**Work instruction**: Note each line in the data holding the string "link" and report it.

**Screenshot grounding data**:
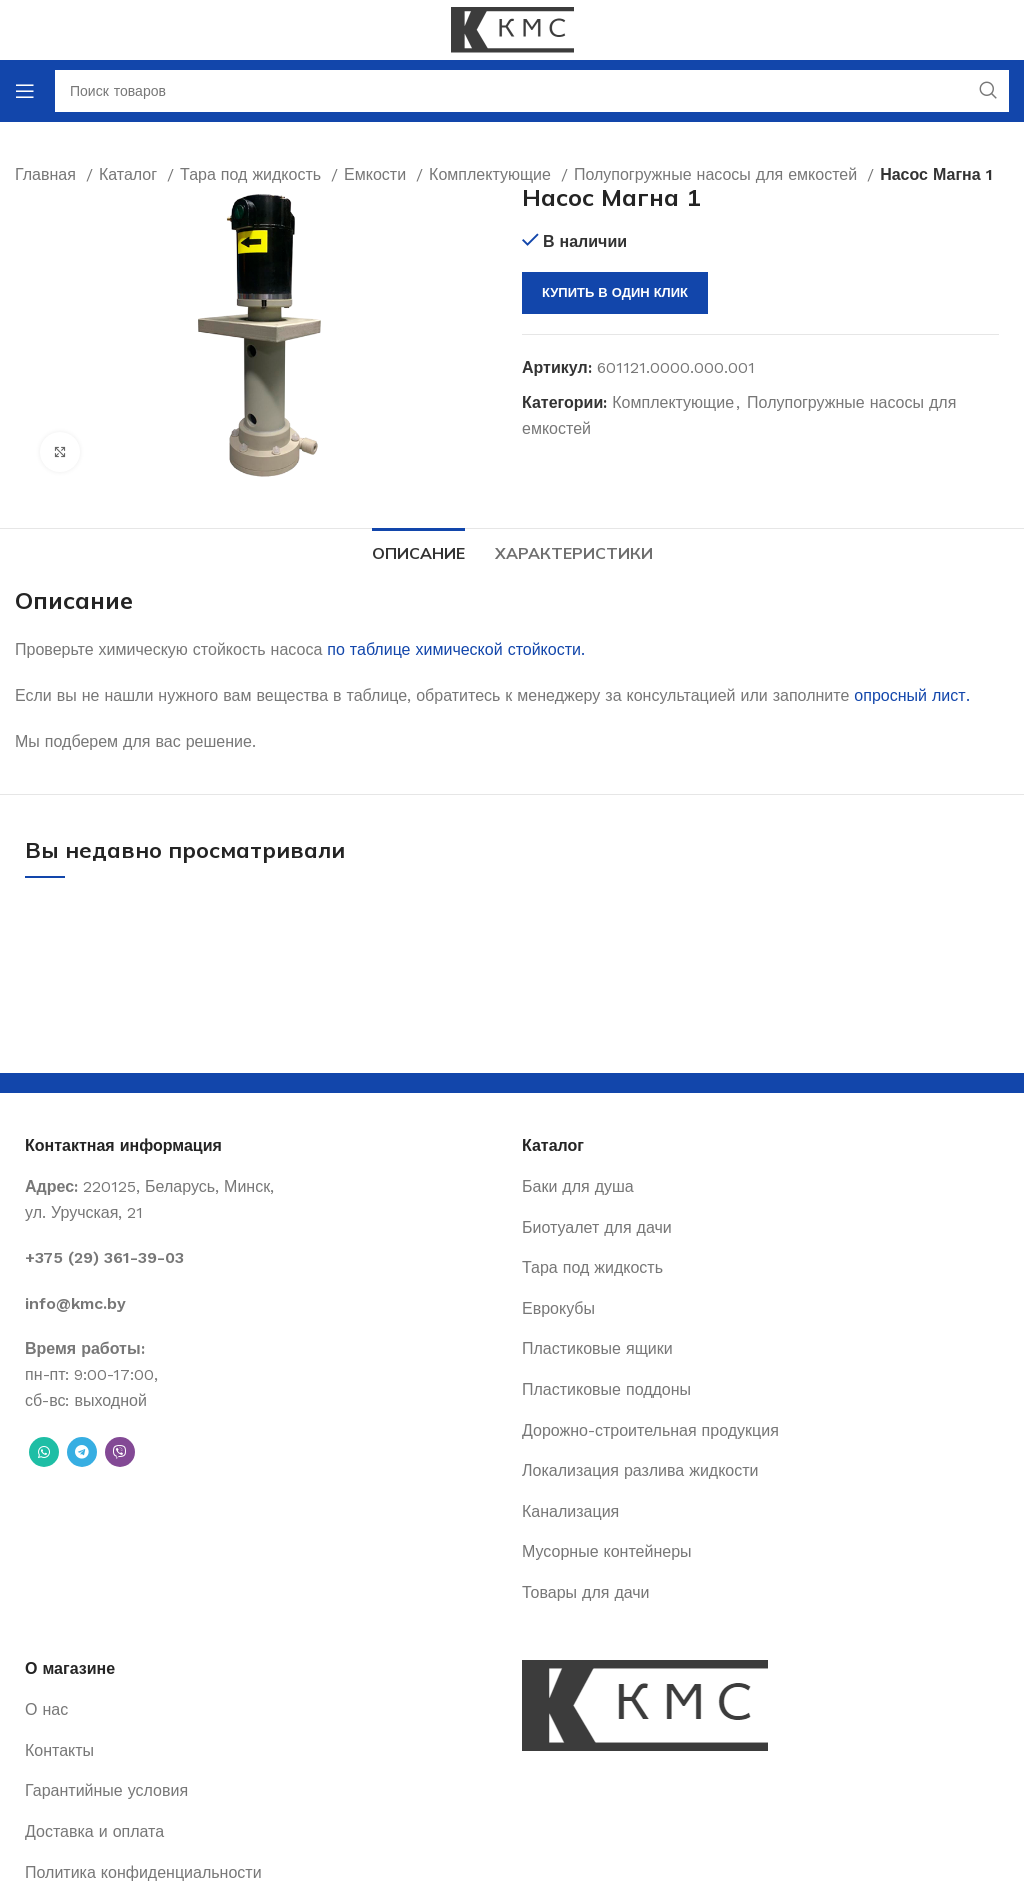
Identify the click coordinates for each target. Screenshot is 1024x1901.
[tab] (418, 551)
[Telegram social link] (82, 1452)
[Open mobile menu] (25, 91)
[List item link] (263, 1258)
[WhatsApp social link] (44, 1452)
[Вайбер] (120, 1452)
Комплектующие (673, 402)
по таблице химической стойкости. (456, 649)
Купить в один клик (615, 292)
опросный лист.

**Exercise output**:
[Telegram social link] (82, 1452)
[List item link] (263, 1258)
[WhatsApp social link] (44, 1452)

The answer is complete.